[Records from a collection]
........

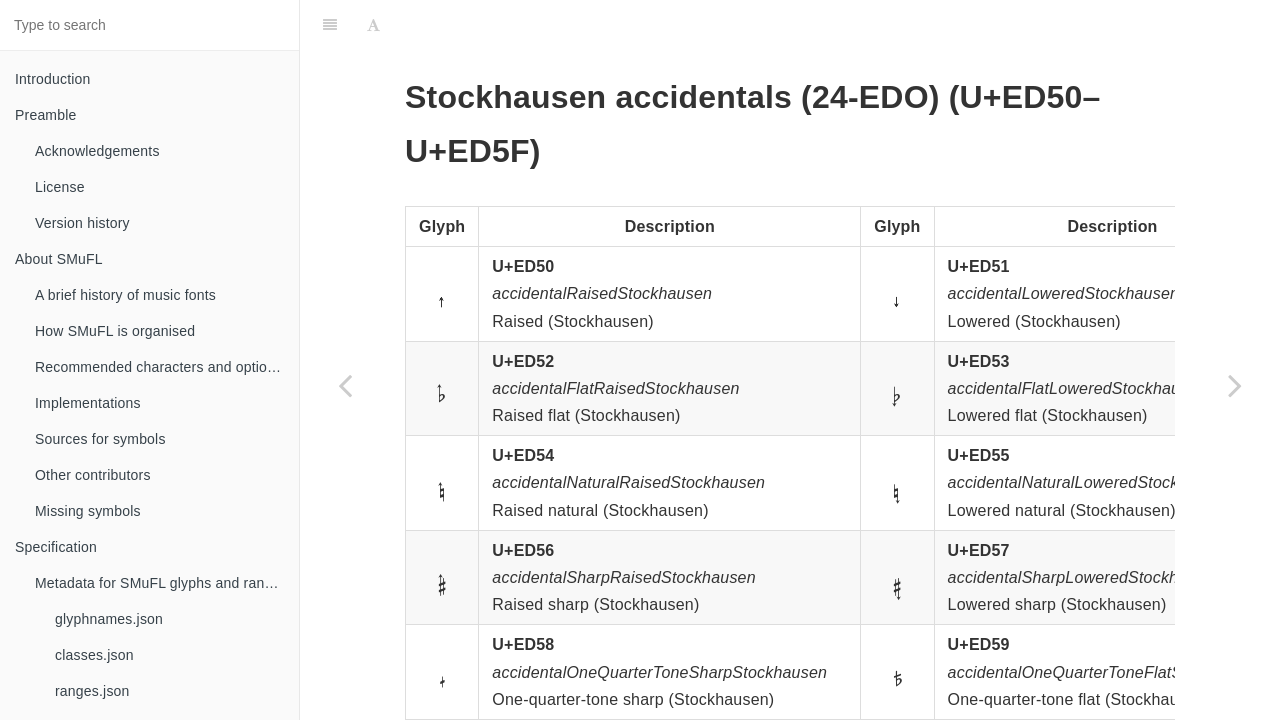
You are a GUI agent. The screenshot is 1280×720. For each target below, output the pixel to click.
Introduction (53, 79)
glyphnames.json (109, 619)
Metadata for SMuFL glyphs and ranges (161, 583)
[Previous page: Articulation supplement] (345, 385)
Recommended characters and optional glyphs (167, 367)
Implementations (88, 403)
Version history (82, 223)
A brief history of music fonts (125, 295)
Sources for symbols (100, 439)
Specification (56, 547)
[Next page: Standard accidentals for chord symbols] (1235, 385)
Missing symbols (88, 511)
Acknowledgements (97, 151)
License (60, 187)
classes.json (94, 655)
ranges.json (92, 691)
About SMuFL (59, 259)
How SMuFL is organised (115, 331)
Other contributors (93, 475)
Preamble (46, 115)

........

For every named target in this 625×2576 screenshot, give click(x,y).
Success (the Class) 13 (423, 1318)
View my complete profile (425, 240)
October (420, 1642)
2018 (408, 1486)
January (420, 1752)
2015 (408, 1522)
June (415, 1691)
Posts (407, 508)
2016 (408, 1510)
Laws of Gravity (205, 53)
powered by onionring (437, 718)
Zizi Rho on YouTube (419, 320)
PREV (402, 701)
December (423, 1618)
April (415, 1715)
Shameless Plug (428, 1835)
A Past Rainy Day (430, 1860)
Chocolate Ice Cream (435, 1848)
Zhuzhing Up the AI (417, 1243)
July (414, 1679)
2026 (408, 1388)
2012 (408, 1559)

........

TRY IT: What is the number of lines above that contain the word "screenshot"? Answer with that number only.

RESPONSE TO THE EXERCISE: 2